When I saw this topic, I actually thought you were going to argue something close to the reverse—each expansion increases the complexity dramatically and thus increases the odds that you are going to have build some kind of engine deck, whereas you can still win with some cute, simpler money strategy a decent percentage of the time if you stick to base game plus an expansion or two. I don't personally agree that that version of Dominion is better, but I could at least see that argument: It's a matter of personal preference, and some people might prefer it.
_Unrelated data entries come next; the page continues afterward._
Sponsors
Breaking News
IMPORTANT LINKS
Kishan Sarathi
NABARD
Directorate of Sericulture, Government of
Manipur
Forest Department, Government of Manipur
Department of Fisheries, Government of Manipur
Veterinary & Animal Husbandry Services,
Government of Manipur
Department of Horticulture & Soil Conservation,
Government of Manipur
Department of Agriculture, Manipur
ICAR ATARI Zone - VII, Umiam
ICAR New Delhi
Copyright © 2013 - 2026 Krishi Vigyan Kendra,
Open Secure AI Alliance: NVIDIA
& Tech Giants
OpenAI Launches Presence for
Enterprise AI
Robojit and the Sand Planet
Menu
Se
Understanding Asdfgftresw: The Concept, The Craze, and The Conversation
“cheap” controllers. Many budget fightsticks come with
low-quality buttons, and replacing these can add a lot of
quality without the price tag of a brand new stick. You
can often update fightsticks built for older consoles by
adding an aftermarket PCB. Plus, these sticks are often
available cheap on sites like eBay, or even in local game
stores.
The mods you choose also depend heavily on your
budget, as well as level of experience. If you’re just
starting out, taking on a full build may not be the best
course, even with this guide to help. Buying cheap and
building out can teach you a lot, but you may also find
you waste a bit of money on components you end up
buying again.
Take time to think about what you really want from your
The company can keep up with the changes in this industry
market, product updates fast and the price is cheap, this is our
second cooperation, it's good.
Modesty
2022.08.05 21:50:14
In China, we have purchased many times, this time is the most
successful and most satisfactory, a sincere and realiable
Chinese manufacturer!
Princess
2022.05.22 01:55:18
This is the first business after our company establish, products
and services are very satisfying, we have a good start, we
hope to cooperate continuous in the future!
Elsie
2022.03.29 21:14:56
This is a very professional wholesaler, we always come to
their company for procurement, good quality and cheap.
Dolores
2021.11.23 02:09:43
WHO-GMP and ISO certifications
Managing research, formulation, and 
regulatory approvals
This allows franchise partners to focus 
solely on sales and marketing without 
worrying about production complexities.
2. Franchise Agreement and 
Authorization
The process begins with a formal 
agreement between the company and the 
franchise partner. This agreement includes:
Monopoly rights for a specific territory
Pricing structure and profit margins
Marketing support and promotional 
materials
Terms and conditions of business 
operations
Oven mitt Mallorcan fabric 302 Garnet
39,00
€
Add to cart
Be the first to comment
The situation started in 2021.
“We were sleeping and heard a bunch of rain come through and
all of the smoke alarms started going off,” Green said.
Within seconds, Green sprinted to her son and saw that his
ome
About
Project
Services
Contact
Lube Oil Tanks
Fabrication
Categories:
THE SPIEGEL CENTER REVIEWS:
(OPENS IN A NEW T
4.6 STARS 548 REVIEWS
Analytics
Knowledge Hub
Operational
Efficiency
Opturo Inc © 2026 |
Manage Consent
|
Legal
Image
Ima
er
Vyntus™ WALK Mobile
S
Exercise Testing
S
I occasionally miss the days when winning games like that was somewhat more common. (Obviously, it still happens, but at high-skill levels of play, it's rarer, I think.)
I have a very hard time believing that adding expansions raises the odds that a random kingdom is going to be lacking some key component. Perhaps this is mathematically true in the event that there were infinite cards, but as you note, there are not. Note that cards don't just do one thing, and cards do different things depending on what other cards are there. I.e., Sheepdog is not really a draw card on its own, but if you have non-terminal mid-turn gaining, then suddenly it is. The odds of having mid-turn non-terminal gaining have certainly increased as we've added expansions. If Sheepdog was dropped into Base, you would need it to be present with Workshop or Artisan and a village to make it draw productively for you.
I would argue that if you're restricting yourself to fewer expansions, you increase the need for every kingdom to have +buy and +cards and +actions in order to be interesting (again, if by interesting you mean vaguely engine-y; interesting is a really subjective thing). With many more expansions, it doesn't matter so much if one of those components is strictly absent, because the kingdom will have some other exciting thing that you can do, like gain a bunch of VP chips, or acquire cards and points from landscapes, or whatever.